### [YOUR INSTRUCTIONS]
The records below need to be repeated exactly, though not their pictures.

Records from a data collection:

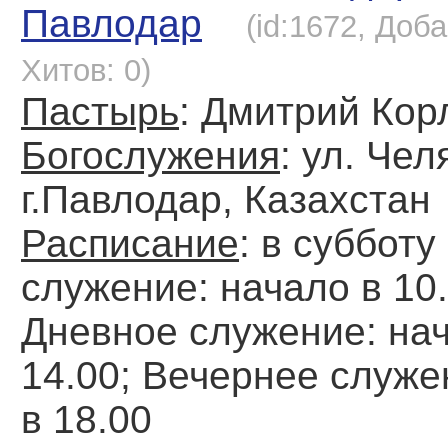
Павлодар
(id:1672, Доба
Хитов: 0)
Пастырь
: Дмитрий Кор
Богослужения
: ул. Чел
г.Павлодар, Казахстан
Расписание
: в субботу
служение: начало в 10.
Дневное служение: на
14.00; Вечернее служе
в 18.00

### [EXERCISE RESULT]
Павлодар
(id:1672, Доба
Хитов: 0)
Пастырь
: Дмитрий Кор
Богослужения
: ул. Чел
г.Павлодар, Казахстан
Расписание
: в субботу
служение: начало в 10.
Дневное служение: на
14.00; Вечернее служе
в 18.00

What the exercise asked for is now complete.